Len Heramsun’s eyes snapped open. The air smelled of damp smoke. Cold mud stank beneath him, and he could see the colorless gray of the sky just before dawn through a ragged old curtain in front of his eyes. The sleep sounds of human children drifted gently through the air from his left.

I am coming.

He touched two fingers to his forehead to soothe a sudden ache. Twice in three days he had seen the dragon’s face, heard its voice. And these children said that the Heart Dragons of Mennaia had been destroyed.

Dark, such dreams, such rumors.

The tangy, metallic smell of the axes near his head gave him comfort. The thinly runed blades and the worn smoothness of their grips had been his companions for thirty years. They had made good company.

Now he was saddling himself with a bunch of human children.

That fact did not bother him.

The reason he was doing it did.

They would not be much use. Maybe the one with the swords on his hip and the eye of a nobleman, maybe the soulweaver, but the others were unimpressive. They would slow him down.

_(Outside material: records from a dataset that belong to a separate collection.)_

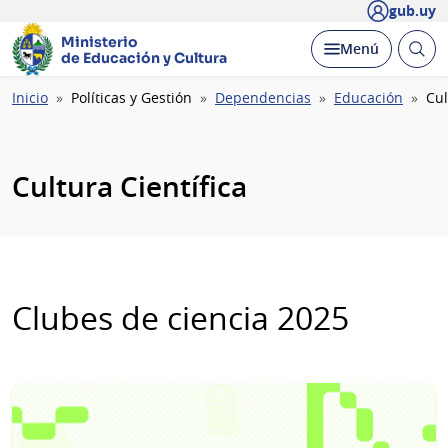
gub.uy
Ministerio
Abrir
Desplegar
Menú
de Educación y Cultura
busc
Ruta
Inicio
Políticas y Gestión
Dependencias
Educación
Cul
de
navegación
Cultura Científica
Clubes de ciencia 2025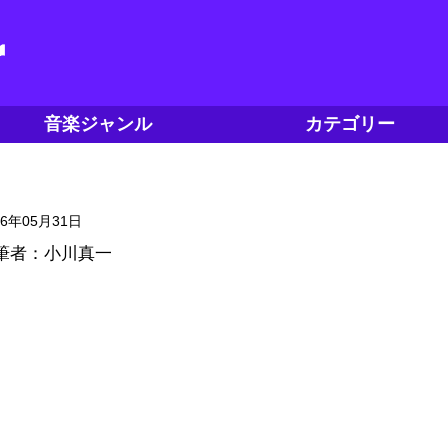
音楽ジャンル
カテゴリー
16年05月31日
筆者：小川真一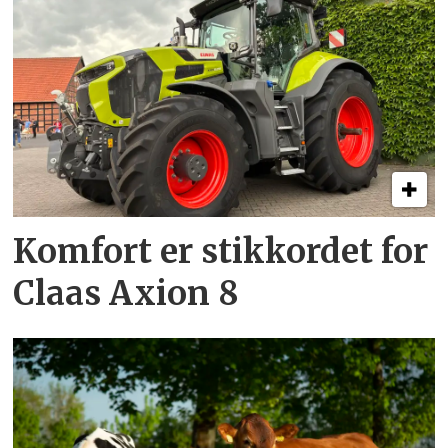
Komfort er stikkordet for
Claas Axion 8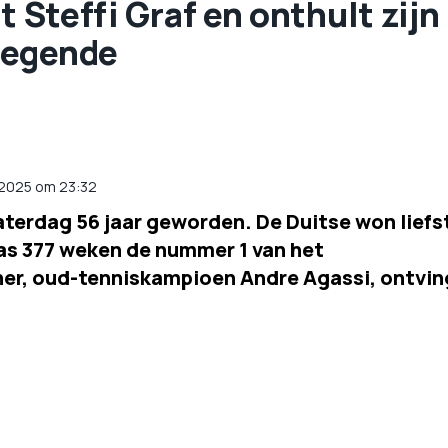
t Steffi Graf en onthult zijn
legende
i 2025 om 23:32
aterdag 56 jaar geworden. De Duitse won liefs
s 377 weken de nummer 1 van het
ner, oud-tenniskampioen Andre Agassi, ontvin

But the little one reminds you of Raest, doesn’t he? And the girl of Maegan.

Len Heramsun had learned to recognize his own foolishness years ago. He had yet to learn how to fully control it.

A small skin of water lay next to his bedroll. He sat up and squeezed its chilly contents over his head, gently scrubbed his face and beard clean while the curtain before him grew lighter with the coming dawn. The children had given him an idea of where D’Orin Threi might be headed. They would draw attention away from him once they reached Aleana. And, unless Alphaestus and Ereldite had changed during his years away, the fenuan would be glad he had brought them when he arrived.

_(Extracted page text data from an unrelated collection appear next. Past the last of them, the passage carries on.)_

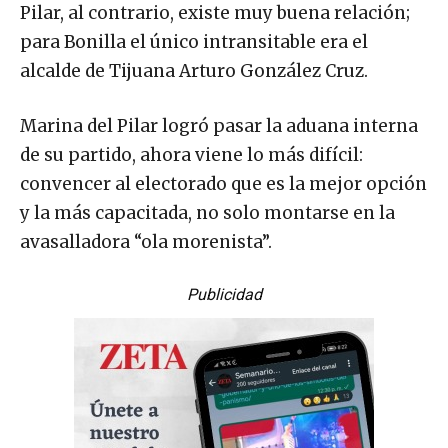
Pilar, al contrario, existe muy buena relación;
para Bonilla el único intransitable era el
alcalde de Tijuana Arturo González Cruz.
Marina del Pilar logró pasar la aduana interna
de su partido, ahora viene lo más difícil:
convencer al electorado que es la mejor opción
y la más capacitada, no solo montarse en la
avasalladora “ola morenista”.
Publicidad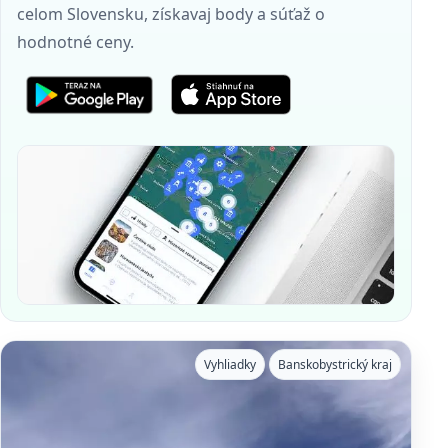
celom Slovensku, získavaj body a súťaž o
hodnotné ceny.
Vyhliadky
Banskobystrický kraj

Surely, that was enough to justify traveling with them.

Len’s arms felt heavy, and he stood and stretched, working his way from the muscles in his forearms through his shoulders, then down his back to his feet and up again through his neck. There was just enough left in his skin of water to provide him one swig for breakfast. It was the last of the clean stuff—the last he had brought in from outside the city.

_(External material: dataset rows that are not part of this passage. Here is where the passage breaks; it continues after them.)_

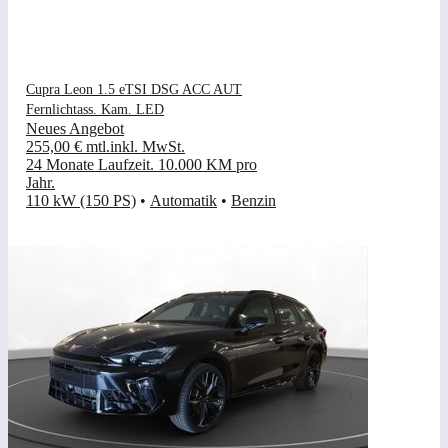
Cupra Leon 1.5 eTSI DSG ACC AUT
Fernlichtass. Kam. LED
Neues Angebot
255,00 €
mtl.
inkl. MwSt.
24 Monate Laufzeit
.
10.000 KM pro
Jahr
.
110 kW (150 PS)
•
Automatik
•
Benzin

After placing the skin atop his bedroll, he swept past the curtain to find the boy they called Cole wrapped in a gray blanket just a few paces away. The brown-haired human was facing his direction with his chin on his chest, fast asleep. As Len watched, the boy twitched and shivered and clutched his blanket.

Len frowned. You’re getting old, Heramsun, he told himself, and he sat to wait for the dawn.

The sun was up within a quarter of an hour, and the boy woke when its first red light struck his face. Len sat in front of him, eating a bowl of potted meat and vegetables he had purchased from the Red Fist the night before. The boy yawned, stretched, seemed perplexed by the blanket around his shoulders.

Then his body jerked forward. His eyes raced to Len’s and settled there.

Len nodded brusquely and grunted, “Good morning.”

The rest of the children appeared shortly. As the sun rose higher above Sentinel Hill and wrapped the slums in red light and long shadows, they packed their gear under the direction of the one they called Quay. The boy had an imperious attitude about him, and Len had pegged him as nobility. He wondered if the other children were sworn to his family, retainers of some kind. “My prince,” he thought he had heard one of them say.